Prior to Q3 2018, due to technological limitations of our portfolio management system, some accounts which contained fractional shares had misstated the quantity of shares when transactions quantities were smaller than 1/1000th of a share in a position as a result of purchases, sales, or dividend reinvestments. This had a marginal effect on the historical performance of the accounts. The rounding of position quantities caused by this limitation has been resolved, and quantities have been adjusted to reflect the full position to the 1/1,000,000th of a share as of the end of Q3 2018. Therefore, this rounding of fractional shares will not be necessary in the future.

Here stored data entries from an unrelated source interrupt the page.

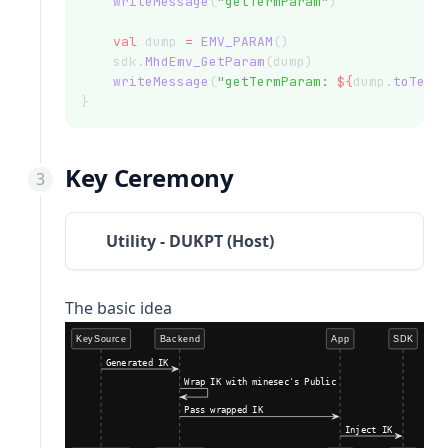
writeMessage
(
"getTermParam"
)
val
 dump 
=
EMV_PARAM
()
    sdk.
MhdEmv_GetParam
(dump)
writeMessage
(
"getTermParam: 
${
dump.
toTerm
}
Key Ceremony
Utility - DUKPT (Host)
The basic idea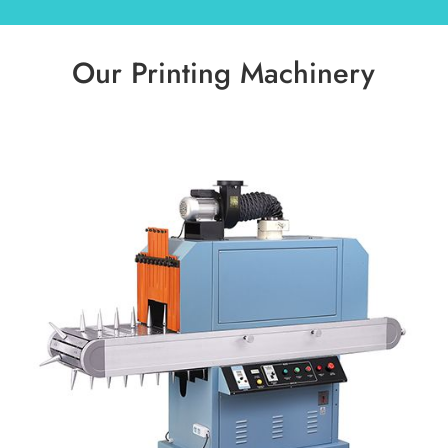
Our Printing Machinery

At certain custodians, a combination of the custodian providing us a limited number of digits on fractional share and fractional cent transactions rounding errors are introduced into our tracking. At quarter-end starting 3/31/2020, we implemented a process to enter small transactions to eliminate any rounding errors that have built up to more than a full cent. These transactions are small and do not have an appreciable effect on performance. Sharpe ratios and Standard Deviation calculations are calculated with the assumption of 252 trading days in a year.

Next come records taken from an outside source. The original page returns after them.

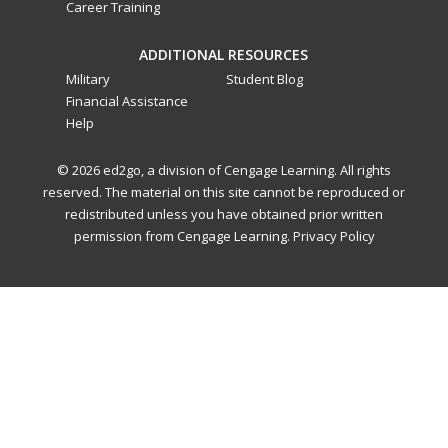
Career Training
ADDITIONAL RESOURCES
Military
Student Blog
Financial Assistance
Help
© 2026 ed2go, a division of Cengage Learning. All rights
reserved. The material on this site cannot be reproduced or
redistributed unless you have obtained prior written
permission from Cengage Learning.
Privacy Policy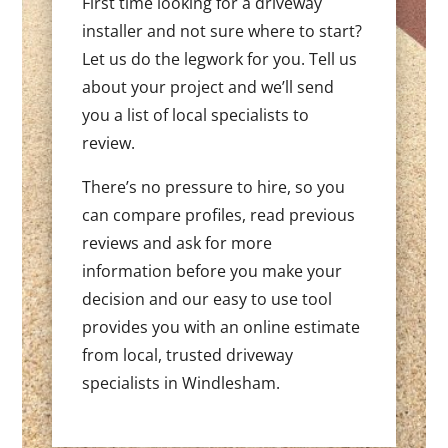
First time looking for a driveway
installer and not sure where to start?
Let us do the legwork for you. Tell us
about your project and we’ll send
you a list of local specialists to
review.
There’s no pressure to hire, so you
can compare profiles, read previous
reviews and ask for more
information before you make your
decision and our easy to use tool
provides you with an online estimate
from local, trusted driveway
specialists in Windlesham.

This report represents Condor Capital Wealth Management’s research, analysis and opinion only; the period tested was short in duration and may not provide a meaningful analysis; and, there can be no assurance that the performance trend demonstrated by Robos vs indices during the short period will continue. A copy of Condor’s Disclosure Brochure is available at www.condorcapital.com. Condor Capital holds a position in Schwab in one of the strategies used in many of their discretionary accounts. As of 12/31/2024, the total size of the position was 66,365 shares of Schwab common stock. As of 12/31/2024, accounts discretionarily managed by Condor Capital Management held bonds issued by the following companies: Morgan Stanley, Bank of America, Wells Fargo, E*Trade, Citi Group, Citizens Financial Group, Ally Financial, Charles Schwab, Fidelity, and TD Bank.